Thoughts of Cathy filled his head—the way she looked running through the hayfield, her bright red hair standing out among the stalks. Leaving her behind tore him apart but, at least, his lone departure kept her safe. What would he have done had she been at the mission with him? He shuddered.
With God’s help, he hoped to see her again, though he knew things would never be the same between them.
Ray lost sight of Miguel in the filtering light. He’d ducked into a low arch in a mass of vines. Ray saw no other way around the layers of underbrush. Like the Going on a Bear Hunt book his mom used to read to him, the living barrier allowed no access around, over, or through the bushes. He had to follow Miguel and crawl under heavy branches. He thanked the Lord that he had tied up his arm to keep the lifeless thing out of the way.
He hit all fours—well, threes—hopping like a lame dog. He struggled through the labyrinth, army-crawling for the last few yards. Working his way out, Ray left the great wall of jungle. A western road that led to San Salbitaso lay under his knees.
At least the path didn’t go near Dumaus, though the hunters might have changed course.
Ray’s memories of the vicious surge, led by the four hooded men, hurt worse than the throbbing of his shoulder and his cheek put together. He had no idea who or how many, but people died in that little stucco building. His people. They had depended on him. He let them down. He didn’t know how deeply the assassin’s knife had slashed his cheek, but nothing cut as deeply as the consequences of his failure.
All of his failure.
Miguel stopped to look at his cheek before the setting sun removed all chances of seeing anything. “Your cut looks bad, amigo. Better stop and clean it.”
“The airfield’s close, right? Wait ’til we get there.” Ray didn’t pause. Let Miguel catch up with him for a change.
Hesitations caused this problem in the first place. Ray received threats but didn’t take them seriously. Well, he believed them now.

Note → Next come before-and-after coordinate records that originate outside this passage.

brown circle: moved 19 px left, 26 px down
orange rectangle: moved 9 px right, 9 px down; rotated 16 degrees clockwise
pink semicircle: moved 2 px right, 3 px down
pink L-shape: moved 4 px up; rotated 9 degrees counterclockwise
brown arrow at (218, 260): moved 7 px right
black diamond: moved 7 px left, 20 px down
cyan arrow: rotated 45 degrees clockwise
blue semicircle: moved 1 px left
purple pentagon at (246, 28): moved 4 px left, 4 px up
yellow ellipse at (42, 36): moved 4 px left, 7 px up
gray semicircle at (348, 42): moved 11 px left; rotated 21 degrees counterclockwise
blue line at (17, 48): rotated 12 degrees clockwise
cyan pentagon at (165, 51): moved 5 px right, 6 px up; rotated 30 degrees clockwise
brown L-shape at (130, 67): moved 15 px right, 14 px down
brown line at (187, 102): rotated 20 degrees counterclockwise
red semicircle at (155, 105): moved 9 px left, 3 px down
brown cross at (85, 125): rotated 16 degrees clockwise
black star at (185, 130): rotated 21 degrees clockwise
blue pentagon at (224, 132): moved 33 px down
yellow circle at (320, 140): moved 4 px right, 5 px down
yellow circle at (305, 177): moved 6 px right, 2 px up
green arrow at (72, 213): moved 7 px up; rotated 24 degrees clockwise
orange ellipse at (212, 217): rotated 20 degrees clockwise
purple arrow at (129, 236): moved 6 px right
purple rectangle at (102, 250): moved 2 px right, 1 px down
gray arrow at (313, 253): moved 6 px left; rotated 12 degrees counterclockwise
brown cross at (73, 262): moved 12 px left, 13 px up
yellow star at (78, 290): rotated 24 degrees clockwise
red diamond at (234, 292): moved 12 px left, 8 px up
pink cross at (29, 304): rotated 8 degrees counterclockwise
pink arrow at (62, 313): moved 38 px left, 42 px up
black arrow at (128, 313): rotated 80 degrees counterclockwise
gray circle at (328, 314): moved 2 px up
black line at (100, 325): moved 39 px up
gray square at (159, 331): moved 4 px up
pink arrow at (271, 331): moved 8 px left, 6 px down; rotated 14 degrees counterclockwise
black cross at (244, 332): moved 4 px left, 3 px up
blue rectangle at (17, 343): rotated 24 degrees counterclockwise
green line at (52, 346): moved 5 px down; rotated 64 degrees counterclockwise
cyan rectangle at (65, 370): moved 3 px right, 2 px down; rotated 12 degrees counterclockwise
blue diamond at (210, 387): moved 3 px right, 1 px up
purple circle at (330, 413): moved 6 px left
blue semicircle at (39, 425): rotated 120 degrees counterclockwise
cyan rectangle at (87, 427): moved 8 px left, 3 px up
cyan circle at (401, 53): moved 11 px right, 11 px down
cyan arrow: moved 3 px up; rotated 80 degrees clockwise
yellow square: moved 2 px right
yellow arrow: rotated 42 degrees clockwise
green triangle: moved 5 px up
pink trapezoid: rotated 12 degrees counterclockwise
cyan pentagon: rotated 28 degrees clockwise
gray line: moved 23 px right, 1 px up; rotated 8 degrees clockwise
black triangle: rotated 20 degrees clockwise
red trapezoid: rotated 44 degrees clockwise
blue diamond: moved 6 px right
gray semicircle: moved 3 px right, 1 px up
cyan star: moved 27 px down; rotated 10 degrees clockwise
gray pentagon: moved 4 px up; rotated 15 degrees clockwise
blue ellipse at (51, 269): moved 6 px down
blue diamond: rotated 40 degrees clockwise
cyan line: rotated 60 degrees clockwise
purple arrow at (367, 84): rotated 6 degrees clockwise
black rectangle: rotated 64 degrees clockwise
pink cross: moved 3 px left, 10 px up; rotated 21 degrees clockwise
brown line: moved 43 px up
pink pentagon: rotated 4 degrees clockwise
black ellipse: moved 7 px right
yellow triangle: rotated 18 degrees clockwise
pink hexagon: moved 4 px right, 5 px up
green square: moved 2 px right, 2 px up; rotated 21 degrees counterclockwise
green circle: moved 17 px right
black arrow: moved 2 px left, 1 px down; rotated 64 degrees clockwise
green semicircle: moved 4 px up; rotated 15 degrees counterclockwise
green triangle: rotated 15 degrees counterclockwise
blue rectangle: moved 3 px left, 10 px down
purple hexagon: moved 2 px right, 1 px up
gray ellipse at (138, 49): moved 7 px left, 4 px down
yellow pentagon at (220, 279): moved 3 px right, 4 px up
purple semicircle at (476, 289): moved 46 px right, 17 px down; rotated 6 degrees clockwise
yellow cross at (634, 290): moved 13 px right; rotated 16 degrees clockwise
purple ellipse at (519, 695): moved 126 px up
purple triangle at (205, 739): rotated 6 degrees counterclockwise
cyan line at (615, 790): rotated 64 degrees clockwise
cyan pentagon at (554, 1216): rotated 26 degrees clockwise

With people he cared for at risk, he dare not let his guard down.
He jogged to the rise above San Salbitaso. The valley spread below him like a panoramic photograph. The last rays of the sun illuminated the tiny village of thatched roofs cradled between two rocky hills. Though he likely viewed the beauty for the last time, he dared not pause to create a mental picture, as the camouflage of the jungle no longer protected them. The little-used road gave direction, but if Miguel found this washed-out, two-rutted track, those hunting them would have no problem. The remaining light faded. Dusk worked in their favor. He picked up the pace.
Safety neared, but uncertainty threatened to blast a hole in the net.